EXERCISE DIRECTIONS: From the first line of the records through the line containing "最もスタンダードな査定方法です。", retype every line exactly and nothing else.

ENTRIES SHOWN:
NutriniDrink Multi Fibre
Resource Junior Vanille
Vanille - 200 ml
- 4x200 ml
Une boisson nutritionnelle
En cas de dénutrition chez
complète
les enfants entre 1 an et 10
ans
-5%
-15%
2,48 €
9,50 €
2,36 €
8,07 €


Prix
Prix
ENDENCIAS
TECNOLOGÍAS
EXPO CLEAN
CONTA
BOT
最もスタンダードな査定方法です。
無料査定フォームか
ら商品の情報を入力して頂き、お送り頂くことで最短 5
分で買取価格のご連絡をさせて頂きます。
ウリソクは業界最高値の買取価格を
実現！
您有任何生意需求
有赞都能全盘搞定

SOLUTION BELOW:
NutriniDrink Multi Fibre
Resource Junior Vanille
Vanille - 200 ml
- 4x200 ml
Une boisson nutritionnelle
En cas de dénutrition chez
complète
les enfants entre 1 an et 10
ans
-5%
-15%
2,48 €
9,50 €
2,36 €
8,07 €


Prix
Prix
ENDENCIAS
TECNOLOGÍAS
EXPO CLEAN
CONTA
BOT
最もスタンダードな査定方法です。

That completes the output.